How about a 34-year-old? My father, a heavy smoker, died of a heart attack at age 34, in 1954. Besides lung cancer and emphysema, cigarette smoking can be a major contributing factor in heart disease.
As a pastor, I just had a parishioner--a longtime heavy smoker--die of lung cancer at age 70. He should have expected many more years of life to enjoy with his wife, children, and grandchildren. And his last months were not pretty, let me tell you.
Even Carson at age 79, who was otherwise in good shape--should have expected more "golden years."
And Jennings is only 66.
I don't go so far as to say no one would MISS me, but not being needed is a different thing. Under different circumstances they would jerk my tube and that would be it.
Thanks for the encouragement, though. And I thought you were just a bomb-thrower. Bless you.
You wanna walk over a cliff, go right ahead. You might survive the fall, but, most likely, you won't.
Please note -- I only called you a nazi to be a smart aleck.

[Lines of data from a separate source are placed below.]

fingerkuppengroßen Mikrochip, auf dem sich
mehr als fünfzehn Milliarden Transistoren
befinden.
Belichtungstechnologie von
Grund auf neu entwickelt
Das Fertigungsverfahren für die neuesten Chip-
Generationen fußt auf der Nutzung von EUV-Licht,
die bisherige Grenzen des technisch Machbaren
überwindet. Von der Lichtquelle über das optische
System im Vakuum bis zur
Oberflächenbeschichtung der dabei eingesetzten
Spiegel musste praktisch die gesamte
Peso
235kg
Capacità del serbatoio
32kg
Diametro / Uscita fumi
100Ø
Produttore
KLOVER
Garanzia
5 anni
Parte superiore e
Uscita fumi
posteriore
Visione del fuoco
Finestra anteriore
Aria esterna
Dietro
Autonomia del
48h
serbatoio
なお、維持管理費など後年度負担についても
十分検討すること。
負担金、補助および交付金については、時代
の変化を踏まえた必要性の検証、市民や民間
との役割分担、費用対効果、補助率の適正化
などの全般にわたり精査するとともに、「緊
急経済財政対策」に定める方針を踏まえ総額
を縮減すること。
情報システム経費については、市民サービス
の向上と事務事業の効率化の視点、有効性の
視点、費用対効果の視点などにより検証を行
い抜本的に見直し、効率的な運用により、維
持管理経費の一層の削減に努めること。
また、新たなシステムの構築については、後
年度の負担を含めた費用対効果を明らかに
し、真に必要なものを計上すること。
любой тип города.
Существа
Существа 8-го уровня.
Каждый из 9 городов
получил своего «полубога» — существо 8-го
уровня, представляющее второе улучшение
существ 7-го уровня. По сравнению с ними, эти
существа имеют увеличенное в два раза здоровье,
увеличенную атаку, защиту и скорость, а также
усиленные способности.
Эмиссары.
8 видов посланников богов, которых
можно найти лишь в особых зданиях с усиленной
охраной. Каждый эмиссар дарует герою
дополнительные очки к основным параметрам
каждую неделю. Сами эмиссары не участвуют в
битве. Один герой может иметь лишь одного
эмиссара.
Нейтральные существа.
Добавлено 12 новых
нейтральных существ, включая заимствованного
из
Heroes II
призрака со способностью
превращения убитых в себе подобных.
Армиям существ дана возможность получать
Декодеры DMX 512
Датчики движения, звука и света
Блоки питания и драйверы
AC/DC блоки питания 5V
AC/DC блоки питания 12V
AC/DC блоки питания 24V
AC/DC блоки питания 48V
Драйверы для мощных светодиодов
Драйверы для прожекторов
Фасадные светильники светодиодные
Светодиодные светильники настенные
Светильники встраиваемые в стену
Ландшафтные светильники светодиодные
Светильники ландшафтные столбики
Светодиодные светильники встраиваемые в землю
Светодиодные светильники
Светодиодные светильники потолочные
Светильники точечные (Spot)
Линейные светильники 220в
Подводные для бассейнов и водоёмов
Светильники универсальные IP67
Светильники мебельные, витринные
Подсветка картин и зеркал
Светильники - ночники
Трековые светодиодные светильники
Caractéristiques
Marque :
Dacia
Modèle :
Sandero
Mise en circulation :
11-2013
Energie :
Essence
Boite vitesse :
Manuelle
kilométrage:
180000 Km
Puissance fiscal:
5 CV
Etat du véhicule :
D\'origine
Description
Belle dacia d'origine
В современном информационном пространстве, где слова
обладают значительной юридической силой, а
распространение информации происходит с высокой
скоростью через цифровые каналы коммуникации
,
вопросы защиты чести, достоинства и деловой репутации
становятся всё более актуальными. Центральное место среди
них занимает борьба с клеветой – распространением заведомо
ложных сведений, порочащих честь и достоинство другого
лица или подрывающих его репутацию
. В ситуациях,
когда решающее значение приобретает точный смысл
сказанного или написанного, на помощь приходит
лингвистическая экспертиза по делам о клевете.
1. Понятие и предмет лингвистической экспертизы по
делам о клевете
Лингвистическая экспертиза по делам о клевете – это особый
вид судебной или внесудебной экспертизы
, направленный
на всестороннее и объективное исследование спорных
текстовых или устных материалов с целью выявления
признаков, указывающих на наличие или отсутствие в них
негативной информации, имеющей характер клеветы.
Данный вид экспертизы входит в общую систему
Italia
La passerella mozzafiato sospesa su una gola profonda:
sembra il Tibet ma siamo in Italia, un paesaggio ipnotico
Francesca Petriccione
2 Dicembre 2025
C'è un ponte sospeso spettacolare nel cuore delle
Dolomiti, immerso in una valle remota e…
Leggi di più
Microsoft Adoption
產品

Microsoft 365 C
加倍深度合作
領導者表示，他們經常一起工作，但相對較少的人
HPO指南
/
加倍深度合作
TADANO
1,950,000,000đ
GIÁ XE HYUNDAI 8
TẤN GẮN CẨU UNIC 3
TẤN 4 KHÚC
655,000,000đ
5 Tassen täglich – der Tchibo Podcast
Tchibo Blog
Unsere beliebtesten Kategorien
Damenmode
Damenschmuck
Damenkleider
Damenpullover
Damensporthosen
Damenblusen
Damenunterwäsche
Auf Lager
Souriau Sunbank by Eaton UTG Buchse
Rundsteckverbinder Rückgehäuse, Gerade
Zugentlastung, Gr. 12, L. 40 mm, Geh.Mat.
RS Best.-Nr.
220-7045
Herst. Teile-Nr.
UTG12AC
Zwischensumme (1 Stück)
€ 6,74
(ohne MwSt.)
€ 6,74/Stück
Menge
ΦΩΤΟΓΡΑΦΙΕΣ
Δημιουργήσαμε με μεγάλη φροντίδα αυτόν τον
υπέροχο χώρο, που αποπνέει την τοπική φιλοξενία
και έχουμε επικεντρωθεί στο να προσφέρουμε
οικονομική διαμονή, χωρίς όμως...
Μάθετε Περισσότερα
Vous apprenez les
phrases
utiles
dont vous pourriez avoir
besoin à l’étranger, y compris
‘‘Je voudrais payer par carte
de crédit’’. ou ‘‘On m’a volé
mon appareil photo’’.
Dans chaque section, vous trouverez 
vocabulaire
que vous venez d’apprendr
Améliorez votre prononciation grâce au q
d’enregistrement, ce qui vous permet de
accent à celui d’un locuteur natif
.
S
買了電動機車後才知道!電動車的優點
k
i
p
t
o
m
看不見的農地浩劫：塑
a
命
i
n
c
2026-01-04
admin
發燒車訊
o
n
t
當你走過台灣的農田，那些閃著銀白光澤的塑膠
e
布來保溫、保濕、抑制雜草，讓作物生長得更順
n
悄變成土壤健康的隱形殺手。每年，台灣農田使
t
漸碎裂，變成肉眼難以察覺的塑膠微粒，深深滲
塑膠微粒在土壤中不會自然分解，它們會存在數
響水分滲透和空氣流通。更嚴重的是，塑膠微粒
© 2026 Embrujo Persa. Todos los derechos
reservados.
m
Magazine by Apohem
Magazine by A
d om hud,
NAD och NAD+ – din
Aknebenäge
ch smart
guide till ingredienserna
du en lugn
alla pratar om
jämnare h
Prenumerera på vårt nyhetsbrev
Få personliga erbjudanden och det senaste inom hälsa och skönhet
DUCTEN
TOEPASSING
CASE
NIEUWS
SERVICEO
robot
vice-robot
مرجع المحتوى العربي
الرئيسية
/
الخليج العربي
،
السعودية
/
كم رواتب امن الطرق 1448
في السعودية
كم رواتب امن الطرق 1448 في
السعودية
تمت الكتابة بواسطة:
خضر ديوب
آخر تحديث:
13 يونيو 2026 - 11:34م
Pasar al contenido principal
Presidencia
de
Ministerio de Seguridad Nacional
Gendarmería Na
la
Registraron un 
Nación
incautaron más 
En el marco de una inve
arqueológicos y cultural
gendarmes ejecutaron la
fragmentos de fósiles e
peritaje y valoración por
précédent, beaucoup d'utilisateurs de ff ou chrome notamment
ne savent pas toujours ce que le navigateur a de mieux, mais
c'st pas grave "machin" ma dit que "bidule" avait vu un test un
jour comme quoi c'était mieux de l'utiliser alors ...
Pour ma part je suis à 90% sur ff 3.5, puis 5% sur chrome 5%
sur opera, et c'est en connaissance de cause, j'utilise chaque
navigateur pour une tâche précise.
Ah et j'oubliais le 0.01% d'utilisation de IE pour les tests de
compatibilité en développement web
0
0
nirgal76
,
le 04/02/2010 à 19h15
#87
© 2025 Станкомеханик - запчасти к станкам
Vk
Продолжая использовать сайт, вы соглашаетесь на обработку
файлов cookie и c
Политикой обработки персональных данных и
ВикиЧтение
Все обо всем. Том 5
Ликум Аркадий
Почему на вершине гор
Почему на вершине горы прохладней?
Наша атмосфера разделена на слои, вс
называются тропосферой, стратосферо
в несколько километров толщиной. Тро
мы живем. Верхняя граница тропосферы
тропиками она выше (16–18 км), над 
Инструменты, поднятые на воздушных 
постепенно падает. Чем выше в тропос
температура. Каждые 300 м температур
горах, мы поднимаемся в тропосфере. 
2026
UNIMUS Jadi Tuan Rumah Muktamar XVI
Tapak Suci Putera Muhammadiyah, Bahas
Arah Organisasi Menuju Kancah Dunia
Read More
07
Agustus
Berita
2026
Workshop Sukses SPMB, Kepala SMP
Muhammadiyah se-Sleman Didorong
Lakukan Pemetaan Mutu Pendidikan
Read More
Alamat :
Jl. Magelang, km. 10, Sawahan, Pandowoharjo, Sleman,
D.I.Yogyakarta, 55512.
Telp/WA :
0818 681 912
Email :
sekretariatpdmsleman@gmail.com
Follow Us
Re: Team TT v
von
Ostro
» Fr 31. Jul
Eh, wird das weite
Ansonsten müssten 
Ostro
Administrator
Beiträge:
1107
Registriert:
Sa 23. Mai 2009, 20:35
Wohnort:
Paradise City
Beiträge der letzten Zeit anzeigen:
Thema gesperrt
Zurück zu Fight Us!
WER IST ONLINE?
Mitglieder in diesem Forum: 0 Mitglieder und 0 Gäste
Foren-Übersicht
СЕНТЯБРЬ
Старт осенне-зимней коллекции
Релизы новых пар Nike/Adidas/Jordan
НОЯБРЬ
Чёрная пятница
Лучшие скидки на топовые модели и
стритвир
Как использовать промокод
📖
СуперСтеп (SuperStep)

We are trying to have a reasonable discussion, just go away. You bring down everything thread with your idiotic ranting.
Go smoke yourself to death, I couldn't care less. You are a miserable stinky shrew who has no pity for anyone who is dying from lung cancer. I would hate to be you and glad you can't be near me in any restuarant because you are too petty of an old witch to go anywhere that won't allow your filthy habit.
You are a pathetic.
Sounds like MY story. My one grandmother died at age 42. Full of cancer. Never smoked.
My other grandmother smoked three packs of unfiltered Camels a day and lived to be 86. Grandfathers smoked and lived into their late 70's. And they died of old age. NOT lung cancer.